The phrase, one of Minnie’s favourites, pops into Barbara’s mind. It happens a lot these days and Barbara wonders if Minnie is somehow present and talking to her, or if it’s nothing more than random memories bubbling up from her past. Sometimes she thinks that those two versions of the truth amount to pretty much the same thing – that those who are no longer with us remain with us specifically
through
our memories of them. That memories are perhaps more than just recordings, that they are the actual
essence
of the people we have known, the places we have been, lingering on long after the event, like time travellers, like ghosts.

In this instance Minnie would be right. As a family they need Tony to do well: they need him to take the right photographs and they need him to sell them. And if he isn’t going to tell her where he vanishes to – and after thirteen years of marriage, she knows that he isn’t – and if she isn’t going to leave him – and after thirteen years, she knows that as well – then sabotaging the professional aspect of this trip, which Tony assured her was going, after all, to
pay
for this trip, really doesn’t make any sense. It really would be
cutting off her nose to spite her face.

She turns her body to face him now. She leans in so that only he can hear her. “I hate you right now,” she whispers.
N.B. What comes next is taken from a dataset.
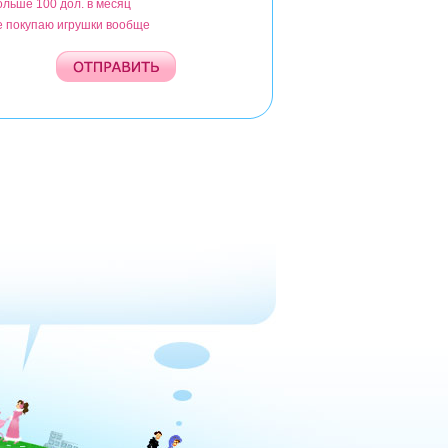
ольше 100 дол. в месяц
е покупаю игрушки вообще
Tony glances at her, then back at the road. He frowns.
“What?”
he says.

She leans in and says it again. “Right now, at this instant, I
really
hate you. I just want you to know that.”

“Jesus!” Tony exclaims, looking distinctly unsettled.

“But…” she adds, more loudly. “You should turn around and go back to that beach.”

“What?” Tony says again.

“Go back to that last beach,” she repeats, soliciting cheers from both Jonathan and Sophie.

“Why?”
Tony asks, suspicious of Barbara’s motives, scared that she has perhaps seen a cliff she wants to push him off.
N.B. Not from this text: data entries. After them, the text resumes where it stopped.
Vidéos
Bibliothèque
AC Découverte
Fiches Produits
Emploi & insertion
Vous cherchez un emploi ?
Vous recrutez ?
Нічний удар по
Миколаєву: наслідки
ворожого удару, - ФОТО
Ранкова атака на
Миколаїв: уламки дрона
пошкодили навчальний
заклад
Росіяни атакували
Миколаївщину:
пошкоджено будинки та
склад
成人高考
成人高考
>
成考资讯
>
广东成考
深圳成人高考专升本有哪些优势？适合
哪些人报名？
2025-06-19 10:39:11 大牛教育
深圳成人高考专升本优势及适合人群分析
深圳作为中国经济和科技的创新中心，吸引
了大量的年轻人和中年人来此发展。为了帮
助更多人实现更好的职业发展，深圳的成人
“That beach was amazing,” Barbara says. “It’s all baked and cracked like crazy paving. And it’s covered with semi-naked, bright pink females. It’s exactly what you said you were looking for.”

Tony glances in the mirror, flicks on an indicator and then pulls into a siding. The tailback of frustrated drivers speeds past, already accelerating to speeds that Jonathan would consider more reasonable now that the
Beetle from Hell
has finally pulled aside.

“Really?” Tony asks. “You’re not just winding me up.”

“Go back, Dad,” Jonathan says.

“Yes, come on,” Sophie agrees. “Go back.”

Barbara nods and smiles and flutters her eyelashes at him repulsively. “Go back, darling,” she says. “You’ll see. I meant
everything
I said.”

1977 - Hackney, London.

 

Barbara glances at the kitchen clock. “You’d better get a move on,” she tells Jonathan. “You’re going to be late.”

“It doesn’t matter,” Jonathan says. “It’s just P.E.”

“It
all
matters.”

“I just want to see the dude in his new threads,” Jonathan says.

“If you mean your father, you’ve already seen him in a suit at Phil’s wedding,” Barbara says, even though she understands entirely. She too is looking forward to seeing Tony in his new suit.